Stored data entries:

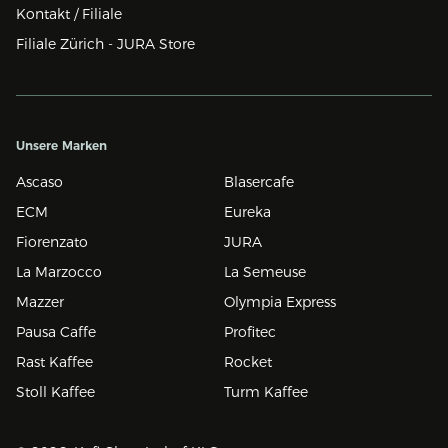
Kontakt / Filiale
Filiale Zürich - JURA Store
Unsere Marken
Ascaso
Blasercafe
ECM
Eureka
Fiorenzato
JURA
La Marzocco
La Semeuse
Mazzer
Olympia Express
Pausa Caffe
Profitec
Rast Kaffee
Rocket
Stoll Kaffee
Turm Kaffee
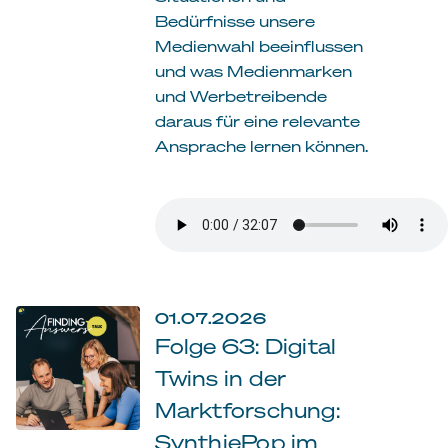
Bedürfnisse unsere
Medienwahl beeinflussen
und was Medienmarken
und Werbetreibende
daraus für eine relevante
Ansprache lernen können.
01.07.2026
Folge 63: Digital
Twins in der
Marktforschung:
SynthiePop im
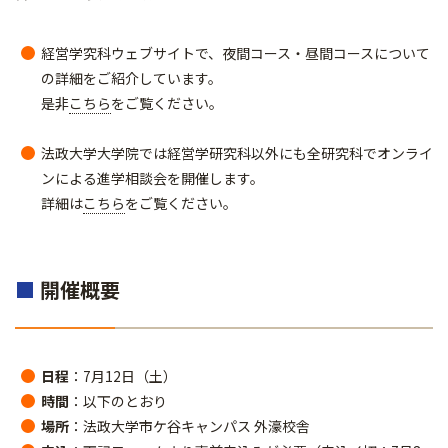
経営学究科ウェブサイトで、夜間コース・昼間コースについて
の詳細をご紹介しています。
是非
こちら
をご覧ください。
法政大学大学院では経営学研究科以外にも全研究科でオンライ
ンによる進学相談会を開催します。
詳細は
こちら
をご覧ください。
■
開催概要
日程
：7月12日（土）
時間
：以下のとおり
場所
：法政大学市ケ谷キャンパス 外濠校舎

[Instructions to follow] Exactly the lines from the one with "経営学究科ウェブサイトで、夜間コース・昼間コースについて" through the end of the entries, both included, should be written out, and no others.

[Reply to the task]
経営学究科ウェブサイトで、夜間コース・昼間コースについて
の詳細をご紹介しています。
是非
こちら
をご覧ください。
法政大学大学院では経営学研究科以外にも全研究科でオンライ
ンによる進学相談会を開催します。
詳細は
こちら
をご覧ください。
■
開催概要
日程
：7月12日（土）
時間
：以下のとおり
場所
：法政大学市ケ谷キャンパス 外濠校舎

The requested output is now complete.